We have a requirement to not track data from certain countries. Right now we’re removing the data at the end of the pipeline (deleting from Redshift based on queries), but ideally we wouldn’t let these events get this far along in the pipeline.
Is it possible to drop events earlier? During enrichment, we use the Maxmind GeoIP enrichment so that would be one stage.
Note though that this approach will result in events going into the Failed Events bucket. I don’t think there is currently a way to discard them completely.
One option is to detect the location client-side, and just never track it in the first place.
Obviously it’s not always possible, but has worked well for others in the past.
This is a good approach depending on where you want to remove this data. It’s also not uncommon to do this at the load balancer / WAF / CDN level where you restrict what countries can access your load balancer - in that sense it then becomes impossible for you to collect this data.
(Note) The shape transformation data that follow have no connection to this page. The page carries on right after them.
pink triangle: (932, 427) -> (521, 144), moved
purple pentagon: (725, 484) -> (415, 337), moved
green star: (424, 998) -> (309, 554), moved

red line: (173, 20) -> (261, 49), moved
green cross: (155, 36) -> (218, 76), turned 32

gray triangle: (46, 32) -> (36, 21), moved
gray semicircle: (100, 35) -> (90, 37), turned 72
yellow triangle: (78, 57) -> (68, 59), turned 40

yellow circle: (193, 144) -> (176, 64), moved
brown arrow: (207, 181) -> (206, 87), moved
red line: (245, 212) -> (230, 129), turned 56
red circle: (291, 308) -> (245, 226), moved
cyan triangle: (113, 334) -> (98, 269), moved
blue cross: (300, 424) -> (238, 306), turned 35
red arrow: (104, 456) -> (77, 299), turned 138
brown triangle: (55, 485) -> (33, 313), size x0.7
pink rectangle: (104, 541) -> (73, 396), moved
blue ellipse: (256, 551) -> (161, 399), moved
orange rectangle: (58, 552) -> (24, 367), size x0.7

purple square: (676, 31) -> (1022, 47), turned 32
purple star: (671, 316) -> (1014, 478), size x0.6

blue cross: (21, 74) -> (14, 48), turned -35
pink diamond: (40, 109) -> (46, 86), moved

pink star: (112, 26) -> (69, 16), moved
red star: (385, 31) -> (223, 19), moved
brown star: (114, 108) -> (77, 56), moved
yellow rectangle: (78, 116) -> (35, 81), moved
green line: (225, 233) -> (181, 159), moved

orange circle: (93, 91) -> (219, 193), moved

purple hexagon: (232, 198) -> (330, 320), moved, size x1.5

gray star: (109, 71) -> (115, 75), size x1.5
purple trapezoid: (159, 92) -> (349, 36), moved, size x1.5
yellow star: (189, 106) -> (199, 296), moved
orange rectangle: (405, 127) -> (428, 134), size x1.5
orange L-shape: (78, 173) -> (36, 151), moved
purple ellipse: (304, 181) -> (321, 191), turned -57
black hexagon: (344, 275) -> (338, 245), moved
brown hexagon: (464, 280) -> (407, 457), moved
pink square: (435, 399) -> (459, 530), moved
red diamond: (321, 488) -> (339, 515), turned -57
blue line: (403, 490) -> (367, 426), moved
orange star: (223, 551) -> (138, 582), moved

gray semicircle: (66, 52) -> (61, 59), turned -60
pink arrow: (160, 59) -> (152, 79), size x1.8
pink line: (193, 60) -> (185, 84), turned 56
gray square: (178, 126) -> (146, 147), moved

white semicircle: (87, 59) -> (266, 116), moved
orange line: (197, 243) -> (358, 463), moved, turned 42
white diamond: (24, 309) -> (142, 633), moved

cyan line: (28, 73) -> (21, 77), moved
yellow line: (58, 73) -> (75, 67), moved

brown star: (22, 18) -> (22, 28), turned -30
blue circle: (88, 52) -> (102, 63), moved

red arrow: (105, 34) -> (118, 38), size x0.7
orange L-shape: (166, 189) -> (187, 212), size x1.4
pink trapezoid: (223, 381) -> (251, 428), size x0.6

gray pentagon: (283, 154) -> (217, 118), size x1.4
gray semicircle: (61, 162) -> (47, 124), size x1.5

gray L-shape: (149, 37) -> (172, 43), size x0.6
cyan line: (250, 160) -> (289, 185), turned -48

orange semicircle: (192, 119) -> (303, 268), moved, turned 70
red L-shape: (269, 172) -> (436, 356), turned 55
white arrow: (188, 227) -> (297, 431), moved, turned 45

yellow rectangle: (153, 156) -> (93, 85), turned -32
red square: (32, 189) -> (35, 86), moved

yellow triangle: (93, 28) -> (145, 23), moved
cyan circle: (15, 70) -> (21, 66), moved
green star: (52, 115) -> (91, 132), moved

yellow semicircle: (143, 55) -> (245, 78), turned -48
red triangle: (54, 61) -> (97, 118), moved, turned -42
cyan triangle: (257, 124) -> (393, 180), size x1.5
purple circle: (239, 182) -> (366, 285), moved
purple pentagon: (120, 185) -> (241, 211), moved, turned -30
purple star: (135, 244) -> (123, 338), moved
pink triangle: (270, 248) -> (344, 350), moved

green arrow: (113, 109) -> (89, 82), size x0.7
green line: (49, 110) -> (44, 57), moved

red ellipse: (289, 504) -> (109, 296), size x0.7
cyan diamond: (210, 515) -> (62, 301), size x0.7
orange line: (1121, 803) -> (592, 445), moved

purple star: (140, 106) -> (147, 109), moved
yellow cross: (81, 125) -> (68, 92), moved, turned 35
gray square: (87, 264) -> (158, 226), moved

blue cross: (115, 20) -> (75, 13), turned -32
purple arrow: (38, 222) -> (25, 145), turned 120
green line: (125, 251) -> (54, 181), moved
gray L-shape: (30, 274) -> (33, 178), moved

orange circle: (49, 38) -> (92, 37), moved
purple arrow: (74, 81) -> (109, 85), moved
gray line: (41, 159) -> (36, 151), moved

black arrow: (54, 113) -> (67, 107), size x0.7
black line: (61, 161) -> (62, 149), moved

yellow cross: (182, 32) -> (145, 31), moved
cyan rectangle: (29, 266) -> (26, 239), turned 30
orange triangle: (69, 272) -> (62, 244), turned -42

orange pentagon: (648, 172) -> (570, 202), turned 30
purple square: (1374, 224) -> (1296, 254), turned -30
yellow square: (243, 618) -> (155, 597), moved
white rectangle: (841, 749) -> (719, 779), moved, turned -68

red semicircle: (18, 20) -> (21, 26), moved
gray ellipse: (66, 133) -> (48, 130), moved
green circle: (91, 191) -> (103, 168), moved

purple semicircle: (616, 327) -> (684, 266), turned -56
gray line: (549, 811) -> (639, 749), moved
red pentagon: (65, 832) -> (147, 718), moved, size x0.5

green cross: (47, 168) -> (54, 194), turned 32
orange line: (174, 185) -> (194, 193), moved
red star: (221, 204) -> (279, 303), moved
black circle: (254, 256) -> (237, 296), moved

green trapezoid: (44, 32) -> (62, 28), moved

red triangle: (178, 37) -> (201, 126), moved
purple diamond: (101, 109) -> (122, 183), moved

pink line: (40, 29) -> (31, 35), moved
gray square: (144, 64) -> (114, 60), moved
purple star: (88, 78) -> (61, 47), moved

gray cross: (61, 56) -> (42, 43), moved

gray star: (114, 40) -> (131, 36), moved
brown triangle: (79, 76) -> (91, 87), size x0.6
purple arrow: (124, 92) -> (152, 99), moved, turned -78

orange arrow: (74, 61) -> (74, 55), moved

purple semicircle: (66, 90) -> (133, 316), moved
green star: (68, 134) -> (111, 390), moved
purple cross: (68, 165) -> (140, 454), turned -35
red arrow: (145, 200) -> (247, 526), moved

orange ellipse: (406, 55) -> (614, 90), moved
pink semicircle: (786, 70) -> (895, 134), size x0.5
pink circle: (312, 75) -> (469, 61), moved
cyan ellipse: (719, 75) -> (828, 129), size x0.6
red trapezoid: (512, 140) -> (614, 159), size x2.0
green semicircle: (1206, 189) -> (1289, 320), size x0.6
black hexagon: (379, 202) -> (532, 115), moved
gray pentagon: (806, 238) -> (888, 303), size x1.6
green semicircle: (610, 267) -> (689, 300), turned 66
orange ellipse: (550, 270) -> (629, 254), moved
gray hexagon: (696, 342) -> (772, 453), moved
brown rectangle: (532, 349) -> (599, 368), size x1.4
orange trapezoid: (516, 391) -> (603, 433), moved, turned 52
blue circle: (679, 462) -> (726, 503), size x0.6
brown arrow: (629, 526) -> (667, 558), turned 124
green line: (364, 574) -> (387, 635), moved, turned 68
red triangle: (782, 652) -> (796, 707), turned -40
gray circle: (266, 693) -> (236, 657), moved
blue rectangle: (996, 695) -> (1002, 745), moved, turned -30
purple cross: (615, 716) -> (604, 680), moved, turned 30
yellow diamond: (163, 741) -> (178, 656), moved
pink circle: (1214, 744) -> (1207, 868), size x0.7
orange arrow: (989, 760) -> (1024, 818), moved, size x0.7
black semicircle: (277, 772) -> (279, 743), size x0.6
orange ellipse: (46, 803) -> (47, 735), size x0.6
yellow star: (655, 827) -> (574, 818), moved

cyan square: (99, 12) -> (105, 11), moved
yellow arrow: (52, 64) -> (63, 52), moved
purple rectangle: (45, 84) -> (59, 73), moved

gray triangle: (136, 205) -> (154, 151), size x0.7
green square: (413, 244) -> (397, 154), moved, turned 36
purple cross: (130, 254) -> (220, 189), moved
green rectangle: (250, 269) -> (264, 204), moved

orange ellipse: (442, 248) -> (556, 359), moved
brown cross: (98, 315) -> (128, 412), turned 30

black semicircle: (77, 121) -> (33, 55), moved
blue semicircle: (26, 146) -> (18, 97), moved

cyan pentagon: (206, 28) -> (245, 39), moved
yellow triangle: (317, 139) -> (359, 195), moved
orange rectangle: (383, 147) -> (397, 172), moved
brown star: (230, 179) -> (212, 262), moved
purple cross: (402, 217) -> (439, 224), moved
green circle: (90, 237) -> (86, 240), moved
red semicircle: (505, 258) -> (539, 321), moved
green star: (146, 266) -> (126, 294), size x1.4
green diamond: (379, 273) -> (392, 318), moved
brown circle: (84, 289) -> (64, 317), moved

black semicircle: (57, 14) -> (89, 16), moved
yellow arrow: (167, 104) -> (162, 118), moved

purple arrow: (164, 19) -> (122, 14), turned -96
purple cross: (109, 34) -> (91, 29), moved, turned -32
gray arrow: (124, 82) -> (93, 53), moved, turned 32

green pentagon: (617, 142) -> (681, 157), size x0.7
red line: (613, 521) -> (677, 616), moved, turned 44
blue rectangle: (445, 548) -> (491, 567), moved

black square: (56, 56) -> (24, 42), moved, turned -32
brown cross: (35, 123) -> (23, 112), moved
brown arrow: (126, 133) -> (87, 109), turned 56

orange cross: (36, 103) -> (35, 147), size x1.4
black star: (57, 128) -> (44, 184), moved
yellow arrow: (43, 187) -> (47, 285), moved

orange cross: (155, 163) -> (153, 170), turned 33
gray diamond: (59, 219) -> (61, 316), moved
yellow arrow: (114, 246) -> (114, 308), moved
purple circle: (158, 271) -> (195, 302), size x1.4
All good ideas, thanks. We will consider removing data within Redshift, but my next question is can RDB loader emit an event to another process (webhook or similar) after it performs a load into Redshift? We would use that to trigger event deletion.
I saw the folder monitoring support in RDB loader, but for our use case we need a webhook called (ideally) after each “RDB load”
Hi @pt-mike, yes the loader does have a webhook for this. It is configured in this section of the config file. If you configure this webhook then you get two types of messages:
- A load_succeeded message, conforming to this schema whenever a batch is successfully loaded.
- An alert message, confirming to this schema whenever a batch fails, or for various other exceptions.